Il Piano Nazionale di Ripresa e Resilienza (PNRR), nella sua attuazione concreta, continua a destinare risorse rilevanti agli interventi di efficientamento energetico del patrimonio edilizio pubblico e privato italiano, confermando la centralità di questo settore nella politica economica nazionale. Gli obiettivi climatici europei al 2030 e al 2050 rendono strutturale, e non più emergenziale, la necessità di incentivare la riqualificazione energetica degli immobili.

CORSA ALLA SANATORIA EDILIZIA

Si stima che oltre l'80% degli immobili presenti abusi o difformità che richiedono un allineamento tra la realtà e le risultanze catastali. L'art. 49 del DPR nr. 380/2001 stabilisce che gli interventi abusivi realizzati in assenza di titolo o in contrasto con lo stesso non beneficiano delle agevolazioni fiscali previste dalle norme vigenti, né di contributi o altre provvidenze dello Stato o di enti pubblici. Dunque, i benefici delle detrazioni fiscali non spettano per le unità immobiliari che presentano sostanziali difformità edilizie non sanate. Poiché le agevolazioni per la riqualificazione energetica continuano a rappresentare un'opportunità rilevante, seppur con aliquote ridotte rispetto al passato, la regolarizzazione preventiva degli immobili rimane un passaggio indispensabile per poter accedere ai benefici fiscali disponibili.

Domande frequenti

Il Superbonus 110% è una detrazione fiscale introdotta dagli artt. 119 e seguenti del D.L. nr. 34/2020 (Decreto Rilancio), che consente di detrarre il 110% delle spese sostenute per interventi di efficientamento energetico e riduzione del rischio sismico sugli immobili. Permette inoltre di cedere il credito d'imposta o ottenere uno sconto in fattura da parte dell'impresa esecutrice dei lavori.

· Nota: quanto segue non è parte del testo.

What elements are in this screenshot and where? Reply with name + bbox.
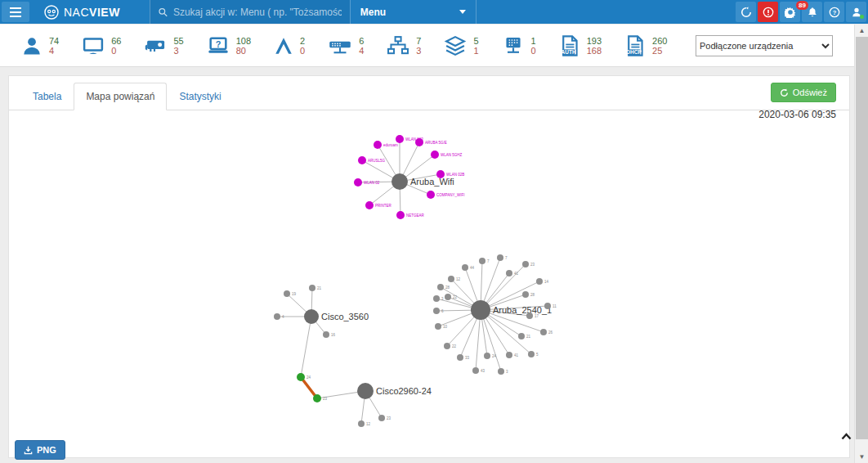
stat-item[interactable]: 553 bbox=[133, 32, 195, 60]
menu-dropdown[interactable]: Menu bbox=[350, 0, 477, 24]
stat-primary-value: 2 bbox=[300, 36, 305, 46]
tab-tabela[interactable]: Tabela bbox=[20, 83, 74, 110]
graph-node-b14[interactable] bbox=[526, 312, 533, 319]
graph-node-b1[interactable] bbox=[479, 258, 485, 264]
user-account-button[interactable] bbox=[846, 2, 866, 22]
stat-secondary-value: 80 bbox=[236, 46, 251, 56]
graph-node-aruba_wifi[interactable] bbox=[391, 173, 408, 190]
graph-node-b18[interactable] bbox=[444, 343, 450, 349]
hamburger-menu-button[interactable] bbox=[2, 2, 29, 22]
alerts-button[interactable] bbox=[758, 2, 778, 22]
graph-node-b21[interactable] bbox=[506, 352, 512, 358]
scroll-to-top-button[interactable] bbox=[839, 429, 853, 443]
graph-node-b6[interactable] bbox=[448, 276, 454, 282]
nacview-logo[interactable]: NACVIEW bbox=[29, 0, 132, 24]
graph-node-b16[interactable] bbox=[540, 329, 547, 335]
last-refresh-timestamp: 2020-03-06 09:35 bbox=[758, 109, 836, 120]
stat-item[interactable]: 744 bbox=[10, 32, 70, 60]
graph-node-g2[interactable] bbox=[313, 394, 321, 402]
graph-node-a10[interactable] bbox=[396, 211, 405, 219]
graph-node-a2[interactable] bbox=[415, 138, 423, 146]
stat-secondary-value: 4 bbox=[359, 46, 364, 56]
chevron-down-icon bbox=[459, 10, 466, 14]
graph-node-aruba2540[interactable] bbox=[471, 300, 490, 320]
graph-node-d2[interactable] bbox=[378, 415, 385, 421]
graph-node-d1[interactable] bbox=[358, 420, 365, 427]
graph-node-a9[interactable] bbox=[365, 201, 374, 209]
layers-icon bbox=[444, 35, 467, 56]
graph-node-b12[interactable] bbox=[544, 303, 551, 309]
graph-node-b2[interactable] bbox=[497, 254, 503, 261]
graph-node-a3[interactable] bbox=[374, 141, 382, 149]
graph-node-b13[interactable] bbox=[433, 308, 440, 314]
graph-node-b4[interactable] bbox=[462, 264, 468, 271]
stat-item[interactable]: 64 bbox=[316, 32, 375, 60]
device-filter: Podłączone urządzenia bbox=[696, 35, 833, 56]
switch-icon bbox=[328, 35, 352, 56]
stat-secondary-value: 1 bbox=[473, 46, 478, 56]
graph-node-b10[interactable] bbox=[433, 295, 440, 302]
graph-node-b19[interactable] bbox=[528, 351, 535, 357]
graph-node-b5[interactable] bbox=[506, 270, 512, 276]
graph-node-b22[interactable] bbox=[484, 353, 490, 359]
graph-node-b24[interactable] bbox=[498, 368, 504, 375]
scrollbar-up-arrow[interactable]: ▲ bbox=[855, 25, 868, 37]
stat-item[interactable]: 51 bbox=[432, 32, 490, 60]
graph-node-cisco3560[interactable] bbox=[304, 309, 319, 324]
stat-item[interactable]: 660 bbox=[70, 32, 132, 60]
stat-primary-value: 108 bbox=[236, 36, 251, 46]
graph-node-c4[interactable] bbox=[323, 331, 329, 338]
stat-values: 10 bbox=[531, 36, 536, 56]
graph-node-b15[interactable] bbox=[435, 323, 441, 330]
graph-node-c2[interactable] bbox=[284, 290, 290, 297]
graph-node-b23[interactable] bbox=[472, 367, 479, 374]
graph-node-a4[interactable] bbox=[431, 151, 439, 159]
history-button[interactable] bbox=[736, 2, 756, 22]
tab-statystyki[interactable]: Statystyki bbox=[167, 83, 233, 110]
auth-log-icon: AUTH bbox=[559, 34, 580, 57]
graph-node-b20[interactable] bbox=[457, 354, 463, 361]
graph-node-c1[interactable] bbox=[309, 285, 315, 291]
graph-node-b17[interactable] bbox=[518, 333, 525, 339]
graph-node-a6[interactable] bbox=[436, 170, 445, 178]
stat-item[interactable]: 20 bbox=[262, 32, 316, 60]
chevron-up-icon bbox=[841, 433, 852, 440]
stat-values: 660 bbox=[111, 36, 121, 56]
help-button[interactable]: ? bbox=[824, 2, 844, 22]
graph-node-a5[interactable] bbox=[358, 156, 366, 164]
scrollbar-thumb[interactable] bbox=[856, 37, 868, 439]
graph-node-cisco2960[interactable] bbox=[357, 383, 374, 399]
graph-node-a8[interactable] bbox=[427, 191, 435, 199]
stat-primary-value: 193 bbox=[587, 36, 602, 46]
graph-node-a7[interactable] bbox=[354, 178, 362, 187]
alert-icon bbox=[763, 7, 774, 18]
notifications-button[interactable]: 89 bbox=[802, 2, 822, 22]
graph-node-b7[interactable] bbox=[536, 278, 543, 285]
download-png-button[interactable]: PNG bbox=[15, 440, 65, 460]
stat-secondary-value: 0 bbox=[531, 46, 536, 56]
hamburger-icon bbox=[10, 7, 21, 17]
stat-values: 26025 bbox=[652, 36, 667, 56]
stat-item[interactable]: DHCP26025 bbox=[613, 32, 678, 60]
stat-primary-value: 5 bbox=[473, 36, 478, 46]
scrollbar-down-arrow[interactable]: ▼ bbox=[855, 451, 868, 463]
tab-mapa-powi-za-[interactable]: Mapa powiązań bbox=[74, 83, 167, 110]
svg-text:?: ? bbox=[215, 38, 221, 48]
vertical-scrollbar[interactable]: ▲ ▼ bbox=[854, 25, 868, 463]
graph-node-a1[interactable] bbox=[396, 135, 404, 143]
stat-item[interactable]: ?10880 bbox=[195, 32, 262, 60]
device-filter-select[interactable]: Podłączone urządzenia bbox=[696, 35, 833, 56]
graph-node-b11[interactable] bbox=[445, 294, 451, 300]
graph-node-b3[interactable] bbox=[522, 261, 529, 267]
svg-text:?: ? bbox=[832, 8, 836, 16]
online-status-dot bbox=[860, 15, 864, 19]
stat-item[interactable]: 10 bbox=[490, 32, 548, 60]
graph-node-b8[interactable] bbox=[437, 284, 444, 290]
stat-item[interactable]: AUTH193168 bbox=[548, 32, 613, 60]
graph-node-c3[interactable] bbox=[274, 313, 280, 320]
search-input[interactable] bbox=[173, 7, 342, 18]
graph-node-g1[interactable] bbox=[297, 373, 305, 381]
graph-node-b9[interactable] bbox=[522, 291, 529, 298]
stat-item[interactable]: 73 bbox=[375, 32, 432, 60]
refresh-button[interactable]: Odśwież bbox=[771, 83, 836, 102]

L'art. 49 del DPR nr. 380/2005 stabilisce che gli interventi realizzati in assenza di titolo edilizio o in contrasto con lo stesso non possono beneficiare di agevolazioni fiscali previste dalle norme vigenti. Di conseguenza, gli immobili con sostanziali difformità edilizie rispetto alle risultanze catastali sono esclusi dall'accesso al Superbonus 110%, rendendo necessaria una preventiva regolarizzazione urbanistica.

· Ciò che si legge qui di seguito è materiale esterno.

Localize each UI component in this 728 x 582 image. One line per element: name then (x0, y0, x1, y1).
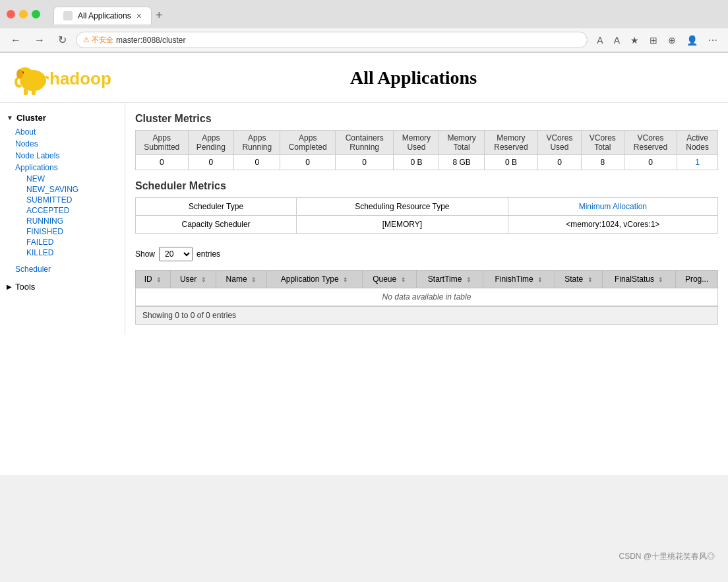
sidebar-item-submitted[interactable]: SUBMITTED (23, 195, 125, 205)
table-footer: Showing 0 to 0 of 0 entries (135, 306, 718, 325)
close-window-button[interactable] (7, 10, 15, 18)
page-content: hadoop All Applications ▼ Cluster About … (0, 53, 728, 475)
cluster-metrics-title: Cluster Metrics (135, 113, 718, 125)
sidebar-item-running[interactable]: RUNNING (23, 216, 125, 226)
entries-label: entries (197, 249, 220, 259)
page-title: All Applications (112, 67, 715, 88)
active-tab[interactable]: All Applications × (53, 7, 152, 24)
minimize-window-button[interactable] (19, 10, 28, 18)
sidebar-item-finished[interactable]: FINISHED (23, 226, 125, 237)
scheduler-col-min-allocation: Minimum Allocation (508, 198, 717, 216)
col-memory-total: Memory Total (439, 131, 484, 155)
col-apps-completed: Apps Completed (280, 131, 336, 155)
tab-favicon (63, 11, 73, 20)
sidebar-item-new-saving[interactable]: NEW_SAVING (23, 184, 125, 195)
scheduler-col-resource-type: Scheduling Resource Type (297, 198, 508, 216)
sidebar-item-nodes[interactable]: Nodes (10, 138, 125, 150)
sidebar-item-applications[interactable]: Applications (10, 162, 125, 174)
titlebar: All Applications × + (0, 0, 728, 28)
show-label: Show (135, 249, 155, 259)
refresh-button[interactable]: ↻ (54, 32, 71, 48)
main-layout: ▼ Cluster About Nodes Node Labels Applic… (0, 103, 728, 335)
no-data-message: No data available in table (136, 288, 718, 306)
collections-button[interactable]: ⊞ (646, 33, 661, 48)
content-area: Cluster Metrics Apps Submitted Apps Pend… (125, 103, 728, 335)
forward-button[interactable]: → (30, 33, 49, 48)
back-button[interactable]: ← (7, 33, 25, 48)
name-sort-icon: ⇕ (251, 276, 257, 283)
val-memory-reserved: 0 B (484, 155, 537, 170)
cluster-section-header[interactable]: ▼ Cluster (0, 110, 125, 126)
col-queue[interactable]: Queue ⇕ (362, 271, 416, 288)
col-application-type[interactable]: Application Type ⇕ (266, 271, 362, 288)
val-containers-running: 0 (336, 155, 394, 170)
tools-label: Tools (15, 282, 35, 292)
cluster-metrics-table: Apps Submitted Apps Pending Apps Running… (135, 130, 718, 170)
read-view-button[interactable]: A (593, 33, 607, 48)
val-apps-completed: 0 (280, 155, 336, 170)
val-active-nodes[interactable]: 1 (677, 155, 718, 170)
translate-button[interactable]: A (610, 33, 624, 48)
profile-button[interactable]: 👤 (682, 33, 702, 48)
col-vcores-total: VCores Total (581, 131, 624, 155)
col-id[interactable]: ID ⇕ (136, 271, 171, 288)
val-apps-submitted: 0 (136, 155, 189, 170)
settings-button[interactable]: ⋯ (704, 33, 721, 48)
new-tab-button[interactable]: + (156, 9, 163, 22)
finish-time-sort-icon: ⇕ (537, 276, 543, 283)
col-name[interactable]: Name ⇕ (216, 271, 266, 288)
start-time-sort-icon: ⇕ (466, 276, 471, 283)
id-sort-icon: ⇕ (156, 276, 162, 283)
tools-section-header[interactable]: ▶ Tools (7, 282, 118, 292)
svg-text:hadoop: hadoop (49, 69, 111, 88)
col-apps-running: Apps Running (234, 131, 280, 155)
col-active-nodes: Active Nodes (677, 131, 718, 155)
col-user[interactable]: User ⇕ (170, 271, 216, 288)
col-memory-used: Memory Used (394, 131, 439, 155)
sidebar-item-about[interactable]: About (10, 126, 125, 138)
show-entries-bar: Show 10 20 25 50 100 entries (135, 243, 718, 265)
tools-arrow-icon: ▶ (7, 283, 12, 290)
sidebar-item-new[interactable]: NEW (23, 174, 125, 184)
val-vcores-reserved: 0 (624, 155, 677, 170)
col-containers-running: Containers Running (336, 131, 394, 155)
col-start-time[interactable]: StartTime ⇕ (416, 271, 483, 288)
history-button[interactable]: ⊕ (664, 33, 680, 48)
col-vcores-reserved: VCores Reserved (624, 131, 677, 155)
scheduler-metrics-table: Scheduler Type Scheduling Resource Type … (135, 197, 718, 234)
col-progress[interactable]: Prog... (676, 271, 718, 288)
sidebar-item-scheduler[interactable]: Scheduler (10, 263, 125, 275)
col-memory-reserved: Memory Reserved (484, 131, 537, 155)
sidebar-item-node-labels[interactable]: Node Labels (10, 150, 125, 162)
page-header: hadoop All Applications (0, 53, 728, 103)
sidebar-nav: About Nodes Node Labels Applications NEW… (0, 126, 125, 275)
tab-close-button[interactable]: × (136, 11, 142, 21)
val-memory-used: 0 B (394, 155, 439, 170)
no-data-row: No data available in table (136, 288, 718, 306)
col-vcores-used: VCores Used (538, 131, 582, 155)
scheduler-val-type: Capacity Scheduler (136, 216, 297, 234)
sidebar-item-failed[interactable]: FAILED (23, 237, 125, 247)
entries-select[interactable]: 10 20 25 50 100 (159, 247, 193, 261)
val-vcores-total: 8 (581, 155, 624, 170)
cluster-section: ▼ Cluster About Nodes Node Labels Applic… (0, 110, 125, 275)
maximize-window-button[interactable] (32, 10, 40, 18)
col-state[interactable]: State ⇕ (555, 271, 602, 288)
favorites-button[interactable]: ★ (626, 33, 643, 48)
address-bar: ← → ↻ ⚠ 不安全 master:8088/cluster A A ★ ⊞ … (0, 28, 728, 52)
svg-rect-5 (32, 88, 36, 95)
sidebar-item-killed[interactable]: KILLED (23, 247, 125, 258)
address-input[interactable]: ⚠ 不安全 master:8088/cluster (76, 32, 588, 48)
app-type-sort-icon: ⇕ (343, 276, 348, 283)
val-apps-running: 0 (234, 155, 280, 170)
col-final-status[interactable]: FinalStatus ⇕ (603, 271, 676, 288)
security-warning-text: 不安全 (92, 36, 113, 44)
val-apps-pending: 0 (188, 155, 234, 170)
col-apps-submitted: Apps Submitted (136, 131, 189, 155)
state-sort-icon: ⇕ (588, 276, 593, 283)
scheduler-metrics-title: Scheduler Metrics (135, 180, 718, 192)
address-text: master:8088/cluster (116, 36, 580, 45)
col-finish-time[interactable]: FinishTime ⇕ (483, 271, 555, 288)
tools-section: ▶ Tools (0, 278, 125, 295)
sidebar-item-accepted[interactable]: ACCEPTED (23, 205, 125, 216)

Nel secondo dopoguerra, il settore edilizio italiano fu il principale motore della ripresa economica, consentendo la costruzione di oltre 10 milioni di abitazioni che arrivarono a circa 20 milioni nei primi anni '90. Questo ciclo espansivo generò crescita dei redditi, aumento dell'occupazione e miglioramento del benessere collettivo, dimostrando come l'edilizia rappresenti un leva strategica fondamentale nelle fasi di rilancio economico.

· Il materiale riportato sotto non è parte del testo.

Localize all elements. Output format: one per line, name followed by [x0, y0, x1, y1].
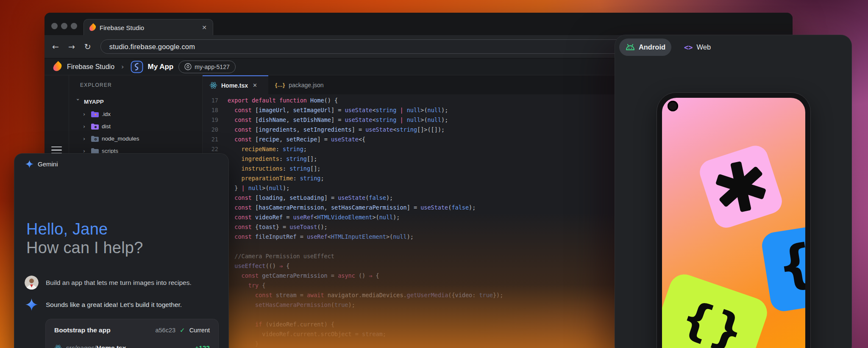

Il Piano Nazionale di Ripresa e Resilienza (PNRR) destina risorse significative agli interventi di efficientamento energetico del patrimonio edilizio pubblico e privato italiano, in linea con gli obiettivi di ecosostenibilità fissati dall'Unione Europea entro il 2030 nel Quadro comunitario per il clima e l'ambiente. Questa scelta strategica conferma l'edilizia sostenibile come pilastro centrale della politica economica di rilancio post-pandemia.
La Ragioneria Generale dello Stato non ha bocciato il Superbonus 110% in sé, ma ha espresso preoccupazioni riguardo all'estensione dell'opzione di cessione ad altri crediti fiscali, come quelli previsti dal piano Transizione 4.0, il cui impatto sul deficit pubblico risultava difficilmente prevedibile. Ha tuttavia evidenziato le gravi conseguenze sui conti pubblici sia della pandemia Covid-19 sia della perdita di competitività del sistema economico italiano rispetto ad altre economie che si stavano riprendendo più rapidamente.